Work item :: Omit all images, then repeat exactly the lines below from the one containing "vierden met de aanwezige bezoekers de s" through the one containing "красотки и поедали ее глазами. Та ничего не", both ends included.

Data to examine ::
◇ ◇ ◇

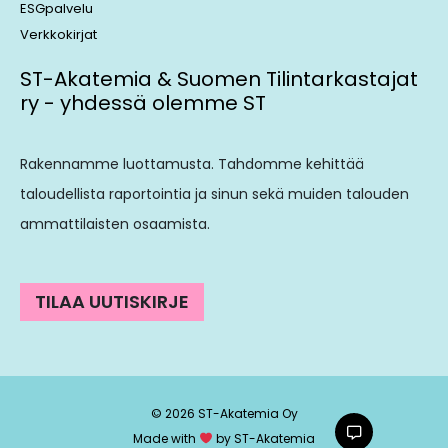
ESGpalvelu
Verkkokirjat
ST-Akatemia & Suomen Tilintarkastajat
ry - yhdessä olemme ST
Rakennamme luottamusta. Tahdomme kehittää
taloudellista raportointia ja sinun sekä muiden talouden
ammattilaisten osaamista.
TILAA UUTISKIRJE
© 2026 ST-Akatemia Oy
Made with
by ST-Akatemia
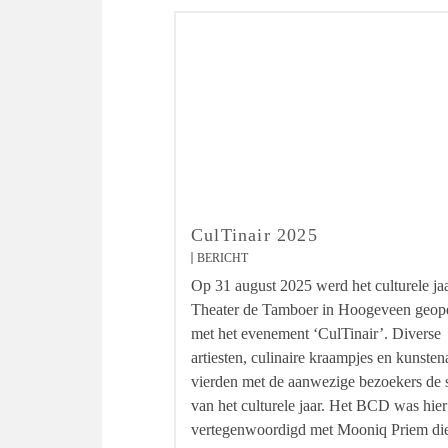
CulTinair 2025
BERICHT
Op 31 august 2025 werd het culturele jaa
Theater de Tamboer in Hoogeveen geop
met het evenement ‘CulTinair’. Diverse
artiesten, culinaire kraampjes en kunsten
vierden met de aanwezige bezoekers de s
van het culturele jaar. Het BCD was hier
vertegenwoordigd met Mooniq Priem di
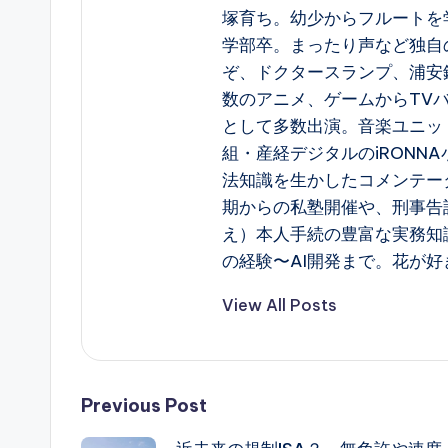
塚育ち。幼少からフルートを
学部卒。まったり声など独自
ぞ、ドクタースランプ、浦安
数のアニメ、ゲームからTV
として多数出演。音楽ユニット 
組・産経デジタルのiRONN
法知識を生かしたコメンテー
期からの私塾開催や、刑事告
え）本人手続の豊富な実務知
の経験〜AI開発まで。花が好
View All Posts
Post
Previous Post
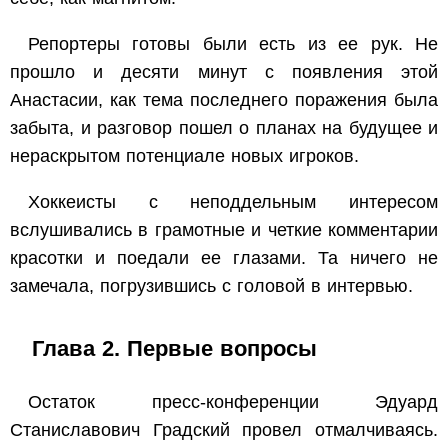
Репортеры готовы были есть из ее рук. Не
прошло и десяти минут с появления этой
Анастасии, как тема последнего поражения была
забыта, и разговор пошел о планах на будущее и
нераскрытом потенциале новых игроков.
Хоккеисты с неподдельным интересом
вслушивались в грамотные и четкие комментарии
красотки и поедали ее глазами. Та ничего не
замечала, погрузившись с головой в интервью.
Глава 2. Первые вопросы
Остаток пресс-конференции Эдуард
Станиславович Градский провел отмалчиваясь.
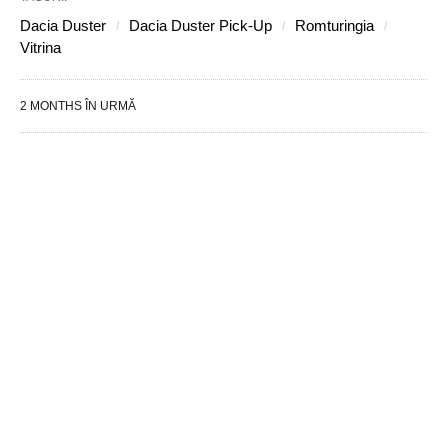
Dacia Duster
Dacia Duster Pick-Up
Romturingia
Vitrina
2 MONTHS ÎN URMĂ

◇ ◇ ◇

Task result ::
vierden met de aanwezige bezoekers de s
van het culturele jaar. Het BCD was hier
vertegenwoordigd met Mooniq Priem di
塚育ち。幼少からフルートを
学部卒。まったり声など独自
ぞ、ドクタースランプ、浦安
数のアニメ、ゲームからTV
として多数出演。音楽ユニット 
組・産経デジタルのiRONN
法知識を生かしたコメンテー
期からの私塾開催や、刑事告
え）本人手続の豊富な実務知
の経験〜AI開発まで。花が好
View All Posts
Post
Previous Post
Репортеры готовы были есть из ее рук. Не
прошло и десяти минут с появления этой
Анастасии, как тема последнего поражения была
забыта, и разговор пошел о планах на будущее и
нераскрытом потенциале новых игроков.
Хоккеисты с неподдельным интересом
вслушивались в грамотные и четкие комментарии
красотки и поедали ее глазами. Та ничего не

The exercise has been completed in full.